If you’re feeling adventurous, want to try Lurk, and to viscerally experience this toy puzzle, try running the demo yourself, including the timelock decryption. If you’re lazy and don’t have time, get your hands on on one of these babies:

VDF Chip VDF Evaluator

Although Lurk Alpha involves some unavoidable overhead, it’s also far from optimized. One motivation in posting these timings is in the spirit of optimization, to encourage the Argument team to eventually eliminate incidental inefficiency from our evaluation. In addition to simple optimization efforts, it’s important to note that once Nova supports SuperNova, Lurk will be able to support ‘real’ VDF proofs. Likewise, nothing will stop a Lurk application from making use of a hardware VDF if needed.

The important point is that Lurk is deeply compatible with these cryptographic primitives. It can be used to explore, reason about, and script interesting algorithms quickly, and to interact with the results. As an example, although timelock encryption is a known application of a MinRoot-like VDF, we didn’t give this application much thought while working through the development of the evaluator ASIC. When I mentioned the example given above to Kelly at Supranational, he noted that the current ASIC prototype didn’t provide on-chip support for the fast direction.
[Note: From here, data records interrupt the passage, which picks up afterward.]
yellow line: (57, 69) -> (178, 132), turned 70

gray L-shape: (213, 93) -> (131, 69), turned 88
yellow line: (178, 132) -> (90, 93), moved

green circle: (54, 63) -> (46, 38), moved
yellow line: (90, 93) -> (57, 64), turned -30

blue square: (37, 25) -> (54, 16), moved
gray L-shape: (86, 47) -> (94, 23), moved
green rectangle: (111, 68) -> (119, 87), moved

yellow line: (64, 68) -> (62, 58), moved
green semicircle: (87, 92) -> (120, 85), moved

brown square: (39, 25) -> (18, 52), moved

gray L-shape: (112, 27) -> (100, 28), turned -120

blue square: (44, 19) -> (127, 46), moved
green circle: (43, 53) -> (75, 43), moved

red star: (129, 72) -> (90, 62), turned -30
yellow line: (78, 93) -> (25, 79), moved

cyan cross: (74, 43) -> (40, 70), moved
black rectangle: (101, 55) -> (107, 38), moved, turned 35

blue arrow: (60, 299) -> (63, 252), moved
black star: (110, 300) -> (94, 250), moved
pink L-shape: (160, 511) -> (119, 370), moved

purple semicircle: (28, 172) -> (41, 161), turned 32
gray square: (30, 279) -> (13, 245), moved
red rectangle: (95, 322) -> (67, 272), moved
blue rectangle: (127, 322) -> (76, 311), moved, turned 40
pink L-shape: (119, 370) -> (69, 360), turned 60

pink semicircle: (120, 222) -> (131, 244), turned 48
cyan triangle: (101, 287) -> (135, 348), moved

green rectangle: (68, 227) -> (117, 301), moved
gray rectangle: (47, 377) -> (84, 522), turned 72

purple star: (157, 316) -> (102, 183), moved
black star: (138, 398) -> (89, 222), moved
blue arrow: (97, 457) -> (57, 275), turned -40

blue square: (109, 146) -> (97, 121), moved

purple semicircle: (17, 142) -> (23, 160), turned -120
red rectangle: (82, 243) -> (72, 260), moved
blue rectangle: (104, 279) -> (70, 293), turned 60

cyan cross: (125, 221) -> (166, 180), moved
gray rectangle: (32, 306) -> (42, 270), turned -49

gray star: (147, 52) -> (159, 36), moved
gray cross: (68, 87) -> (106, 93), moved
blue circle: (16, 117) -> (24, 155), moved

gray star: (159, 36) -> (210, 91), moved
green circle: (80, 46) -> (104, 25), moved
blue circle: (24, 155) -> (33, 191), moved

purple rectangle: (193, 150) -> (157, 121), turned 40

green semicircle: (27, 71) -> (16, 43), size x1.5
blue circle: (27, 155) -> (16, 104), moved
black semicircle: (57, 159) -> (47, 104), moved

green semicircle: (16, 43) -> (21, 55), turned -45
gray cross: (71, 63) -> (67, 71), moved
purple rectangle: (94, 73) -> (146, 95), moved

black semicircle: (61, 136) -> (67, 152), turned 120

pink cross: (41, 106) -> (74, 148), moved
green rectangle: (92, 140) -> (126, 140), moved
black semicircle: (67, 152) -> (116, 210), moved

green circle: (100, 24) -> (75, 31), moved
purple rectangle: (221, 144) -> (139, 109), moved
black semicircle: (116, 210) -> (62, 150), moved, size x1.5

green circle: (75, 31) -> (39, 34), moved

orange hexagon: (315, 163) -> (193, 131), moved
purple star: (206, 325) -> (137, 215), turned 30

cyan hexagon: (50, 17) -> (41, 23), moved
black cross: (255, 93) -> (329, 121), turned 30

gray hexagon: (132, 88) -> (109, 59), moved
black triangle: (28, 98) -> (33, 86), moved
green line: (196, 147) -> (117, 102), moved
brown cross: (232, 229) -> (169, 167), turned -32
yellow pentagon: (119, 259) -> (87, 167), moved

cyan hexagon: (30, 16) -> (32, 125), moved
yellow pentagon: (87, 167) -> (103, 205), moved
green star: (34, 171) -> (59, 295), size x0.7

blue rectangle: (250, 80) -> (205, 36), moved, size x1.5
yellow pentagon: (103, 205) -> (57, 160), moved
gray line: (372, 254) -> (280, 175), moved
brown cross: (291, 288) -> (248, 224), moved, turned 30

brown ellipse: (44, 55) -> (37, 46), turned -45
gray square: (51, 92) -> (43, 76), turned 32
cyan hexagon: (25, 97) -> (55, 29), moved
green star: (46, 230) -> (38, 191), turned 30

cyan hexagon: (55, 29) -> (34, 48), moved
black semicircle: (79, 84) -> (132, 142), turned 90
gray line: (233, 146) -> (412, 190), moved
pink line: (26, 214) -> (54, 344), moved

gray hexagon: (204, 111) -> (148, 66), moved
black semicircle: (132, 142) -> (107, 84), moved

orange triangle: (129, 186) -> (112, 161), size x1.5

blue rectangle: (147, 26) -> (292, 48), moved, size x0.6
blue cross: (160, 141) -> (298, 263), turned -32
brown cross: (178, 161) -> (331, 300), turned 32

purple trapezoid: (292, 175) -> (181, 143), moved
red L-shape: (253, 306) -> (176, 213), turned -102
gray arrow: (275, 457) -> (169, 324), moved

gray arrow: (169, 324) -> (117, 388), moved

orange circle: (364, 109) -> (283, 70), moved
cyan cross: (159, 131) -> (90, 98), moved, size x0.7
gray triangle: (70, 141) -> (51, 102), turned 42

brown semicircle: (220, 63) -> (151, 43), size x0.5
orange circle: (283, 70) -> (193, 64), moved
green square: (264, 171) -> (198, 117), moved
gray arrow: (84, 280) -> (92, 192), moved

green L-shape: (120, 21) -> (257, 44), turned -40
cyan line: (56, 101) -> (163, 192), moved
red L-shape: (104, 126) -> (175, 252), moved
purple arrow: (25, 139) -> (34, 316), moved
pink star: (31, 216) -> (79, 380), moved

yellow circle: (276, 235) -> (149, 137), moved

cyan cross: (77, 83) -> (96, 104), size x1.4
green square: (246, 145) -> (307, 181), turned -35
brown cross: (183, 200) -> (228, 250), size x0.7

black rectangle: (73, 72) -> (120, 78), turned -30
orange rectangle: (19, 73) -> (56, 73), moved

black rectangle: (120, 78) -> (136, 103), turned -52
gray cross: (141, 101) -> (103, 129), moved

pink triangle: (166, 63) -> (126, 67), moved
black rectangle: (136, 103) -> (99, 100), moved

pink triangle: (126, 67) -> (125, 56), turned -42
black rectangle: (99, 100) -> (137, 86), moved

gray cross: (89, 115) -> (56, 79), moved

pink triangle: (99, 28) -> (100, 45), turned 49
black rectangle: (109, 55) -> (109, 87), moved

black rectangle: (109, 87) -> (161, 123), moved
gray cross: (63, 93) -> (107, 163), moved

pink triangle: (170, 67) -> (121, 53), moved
That means that using the technology available in the world today, a timelock encryption application like above would need to use CPU for the ‘fast encryption’ phase. This would reduce what should be an 85x speedup (on ASIC) to ~8.5x on CPU. However, as a direct consequence of applied playfulness and the power of the lightweight, interactive experimentation Lurk facilitates, we noticed this then. The final evaluator ASIC could have included support for the fast direction too, and somewhat powerful (85x asymmetry) timelock encryption would be made possible.